SK hynix just said AI memory demand is now so large that it will double wafer capacity within 5 years, yet still expects supply to stay tight until 2030.
A wafer is the round silicon starting plate that becomes thousands of memory chips, so doubling wafer capacity basically means SK hynix is trying to expand the physical base of its chip output, not just run current lines harder.
AI supply is increasingly constrained by the physical rhythm of memory manufacturing, where wafers, packaging, yields, and supply agreements move far slower than GPU roadmaps.

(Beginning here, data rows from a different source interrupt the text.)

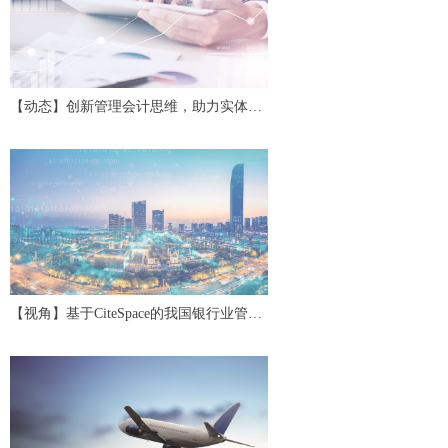
【动态】创新管理会计思维，助力实体经
济高质量发展——第二十四期中国管理会
计沙龙
【视角】基于CiteSpace的我国银行业管理
会计研究评述与展望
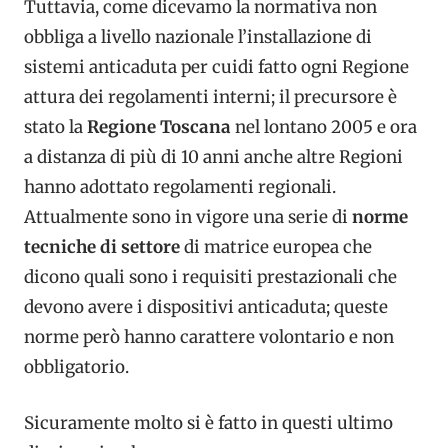
Tuttavia, come dicevamo la normativa non
obbliga a livello nazionale l’installazione di
sistemi anticaduta per cuidi fatto ogni Regione
attura dei regolamenti interni; il precursore è
stato la
Regione Toscana
nel lontano 2005 e ora
a distanza di più di 10 anni anche altre Regioni
hanno adottato regolamenti regionali.
Attualmente sono in vigore una serie di
norme
tecniche di settore
di matrice europea che
dicono quali sono i requisiti prestazionali che
devono avere i dispositivi anticaduta; queste
norme però hanno carattere volontario e non
obbligatorio.
Sicuramente molto si è fatto in questi ultimo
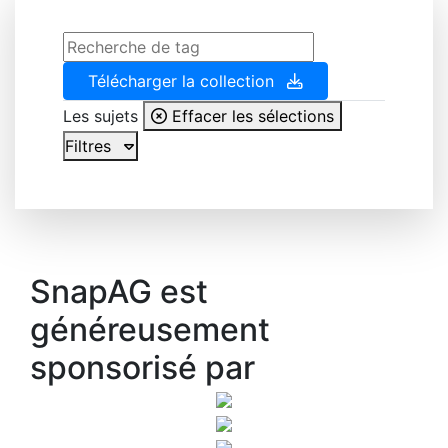
Télécharger la collection
Les sujets
Effacer les sélections
Filtres
SnapAG est
généreusement
sponsorisé par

The pressure comes from HBM (High-bandwidth memor), the stacked memory used beside Nvidia GPUs.
HBM is hard to scale because it needs advanced DRAM, stacking, packaging, testing, and close work with GPU designers, which is why SK hynix is working with Nvidia and TSMC on HBM4 base dies.
--- The global memory market.
The global memory market has 2 main layers: DRAM, which includes the memory used next to CPUs and AI GPUs, and NAND flash, which is the storage inside SSDs, phones, and data centers.

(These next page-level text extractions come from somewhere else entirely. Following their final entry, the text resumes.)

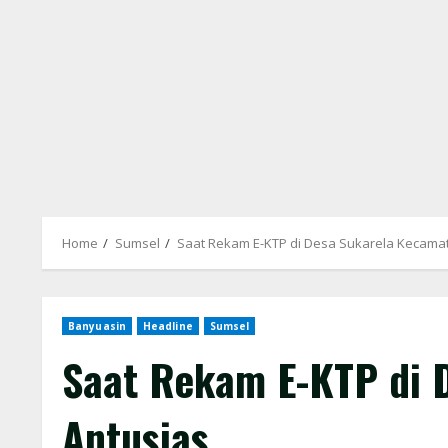
Home
Sumsel
Saat Rekam E-KTP di Desa Sukarela Kecama
Banyuasin
Headline
Sumsel
Saat Rekam E-KTP di 
Antusias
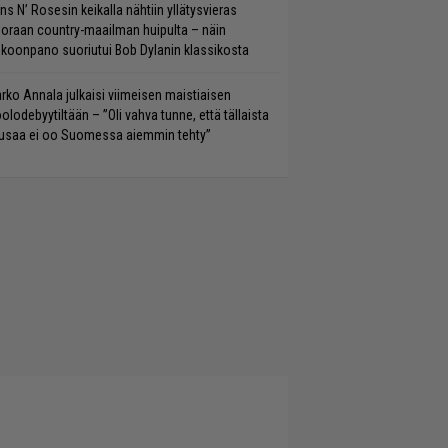
ns N’ Rosesin keikalla nähtiin yllätysvieras
oraan country-maailman huipulta – näin
koonpano suoriutui Bob Dylanin klassikosta
rko Annala julkaisi viimeisen maistiaisen
olodebyytiltään – ”Oli vahva tunne, että tällaista
saa ei oo Suomessa aiemmin tehty”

In DRAM, the market is extremely concentrated, with Samsung at 38.5%, SK hynix at 28.8%, and Micron at 22.4% in 1Q26, meaning the top 3 control about 90% of global DRAM revenue.

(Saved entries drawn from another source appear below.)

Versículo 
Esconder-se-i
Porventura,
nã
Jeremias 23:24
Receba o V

In HBM, which is a premium submarket inside DRAM, the AI-specific memory used beside Nvidia GPUs, SK hynix is the market leader, with 58% share in 1Q26, while Samsung and Micron each had 21%.
HBM, or High Bandwidth Memory, is a special form of DRAM built for extreme data movement.
The difference is physical design.
Normal DRAM chips usually sit on memory modules or near the processor, and data moves through relatively narrower connections.
HBM stacks multiple DRAM dies vertically and places them very close to the GPU through advanced packaging, which creates a much wider data path.
That wider path gives AI chips much higher memory bandwidth, meaning the GPU can receive data faster instead of sitting idle.